Congressional delegation, Dunleavy blast suspension; Gwich’in cite decision as a step forward to protect sacred lands

Gwich’in delegation members in Washington, D.C., in mid-September 2019 to protect calving grounds on the coastal plain of the Arctic National Wildlife Refuge. From left, Kaila Druck, Gwich'in Youth Council; Bernadette Demientieff, executive director of the Gwich'in Steering Committee; Jody Potts, Gwich'in leader; Quannah Potts, Gwich’in Youth Council; Melissa Frost, Gwich'in leader.
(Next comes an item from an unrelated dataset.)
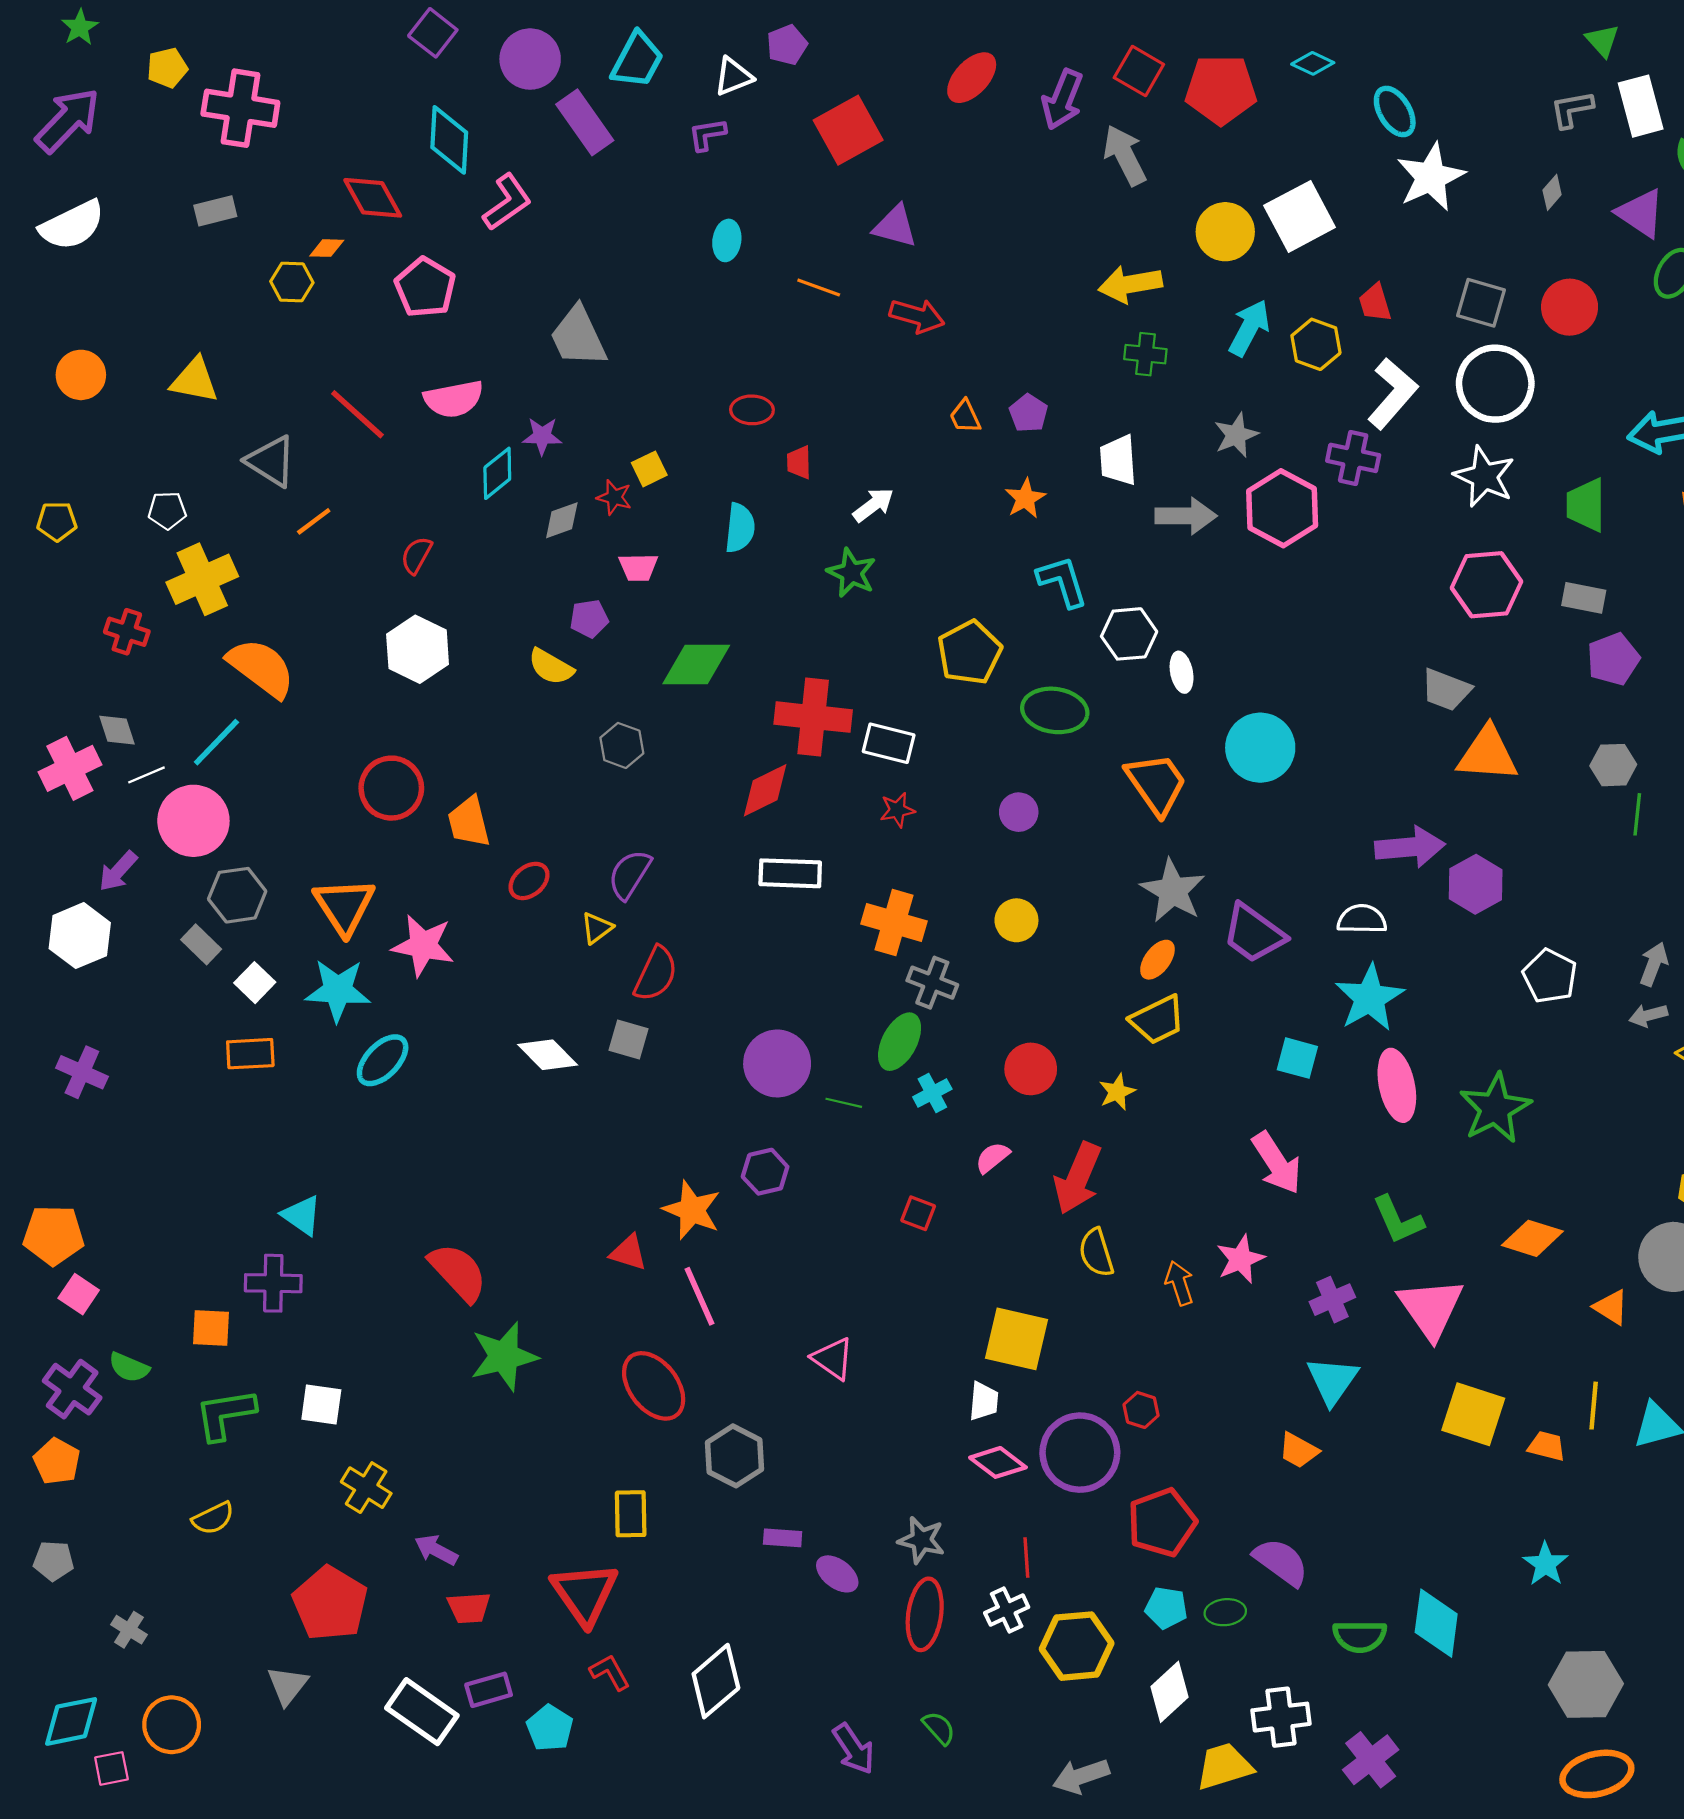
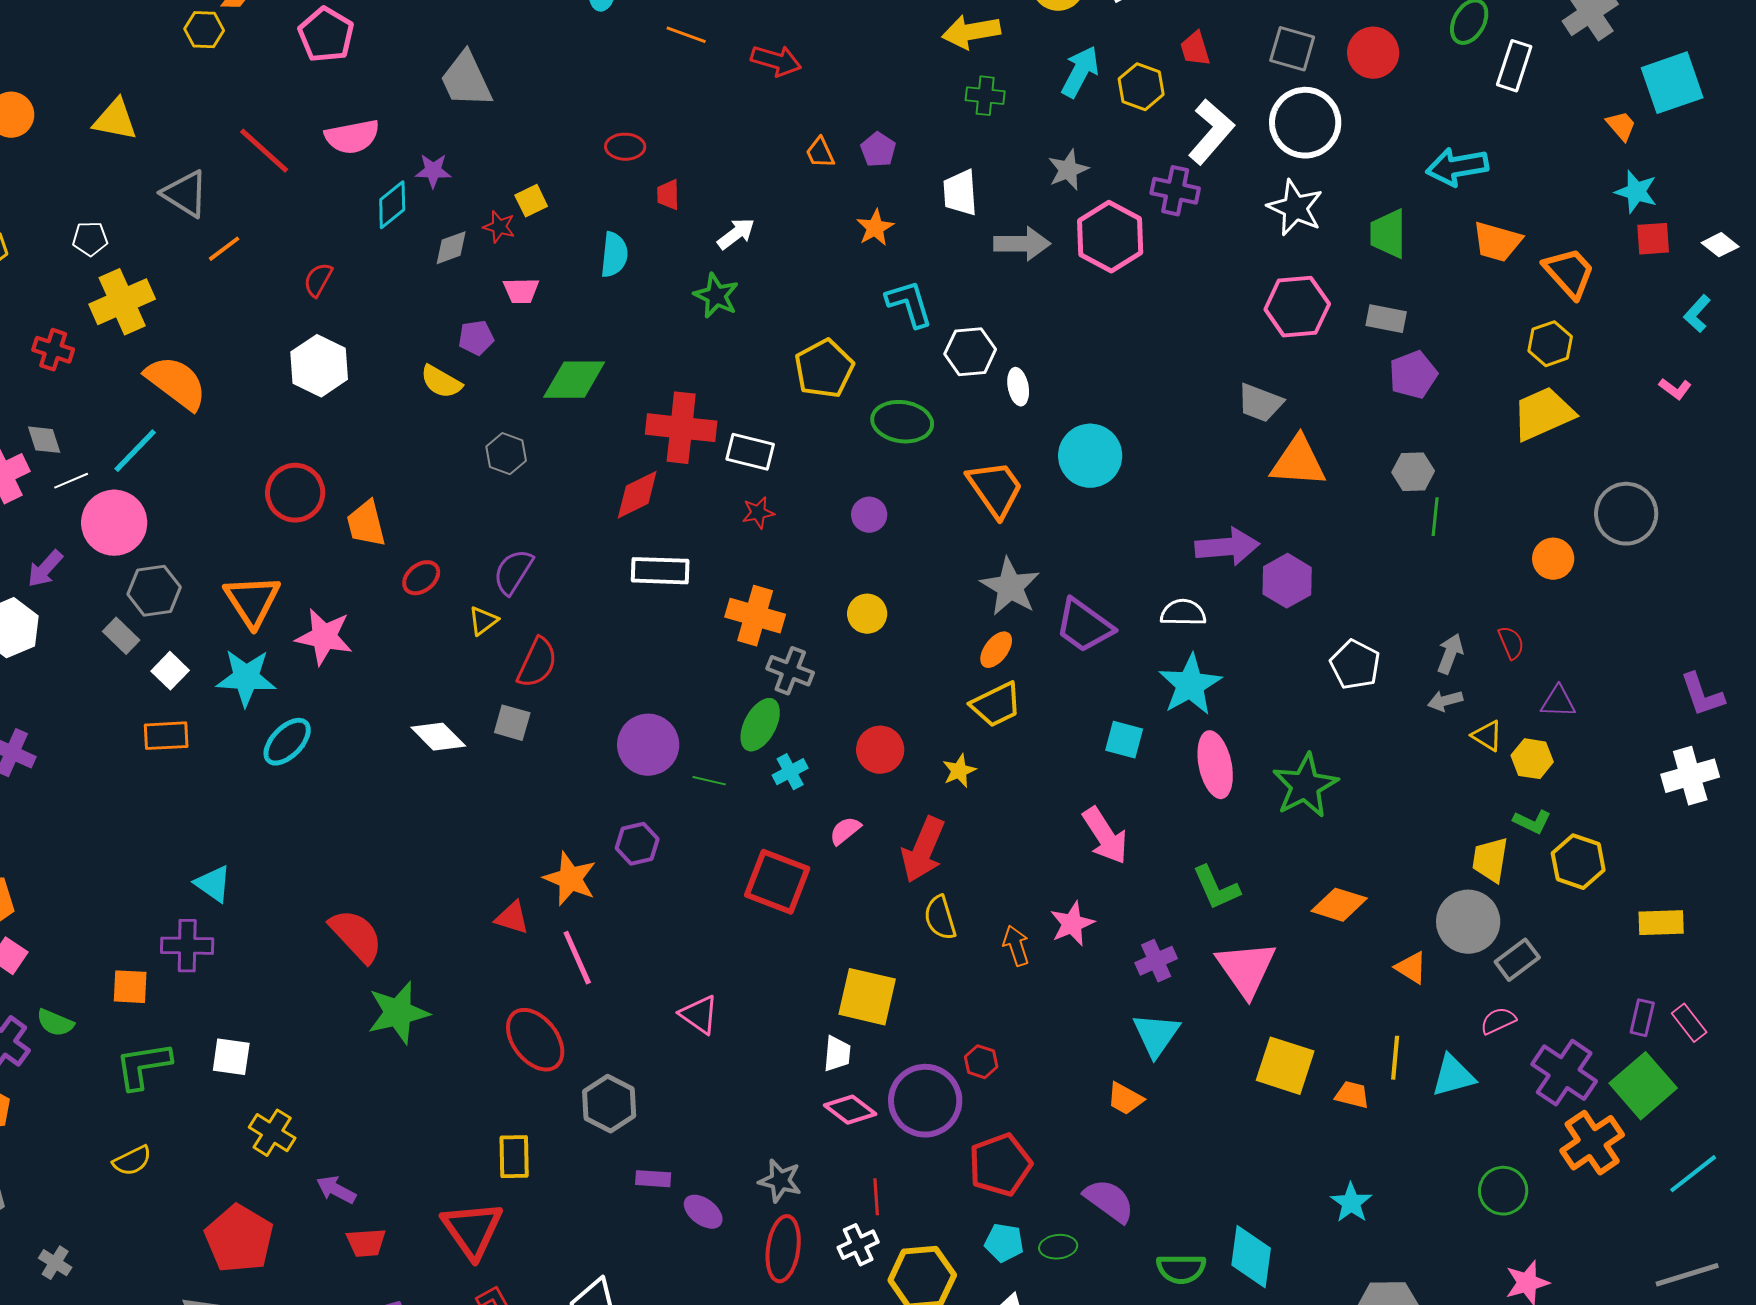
red square: (918, 1213) -> (777, 882), size x2.0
Photo courtesy of the Gwich’in steering committee

The Biden administration has suspended oil leases in the Arctic National Wildlife Refuge approved under President Donald Trump, pending an environmental analysis by the Interior Department on the potential environmental impact of drilling there.

Interior Secretary Deb Haaland announced on Tuesday, June 1, plans for a new, comprehensive analysis of what such drilling activity might pose to the fragile environment of the national wildlife refuge.

The order specified that within 60 days her agency would publish a notice in the Federal Register initiating the process to conduct a comprehensive environmental analysis, complete necessary consultation and correct identified legal deficiencies.

Biden’s national climate advisor, Gina McCarthy, said the decision would “make sure that we take a little pause and review the entire strategy of (how) we’re looking at public lands.”

Lawsuits asking the courts to vacate the leasing program and cancel leases issued under the Trump administration meanwhile remain in the court system.

The Congressional Budget Office in June 2019 noted that the U.S. Geological Survey estimated that federal lands in ANWR contain between 4.3 billion and 11.8 billion barrels of technically recoverable oil and that there is a 50 percent chance that those lands contain at least 7.7 billion barrels of oil.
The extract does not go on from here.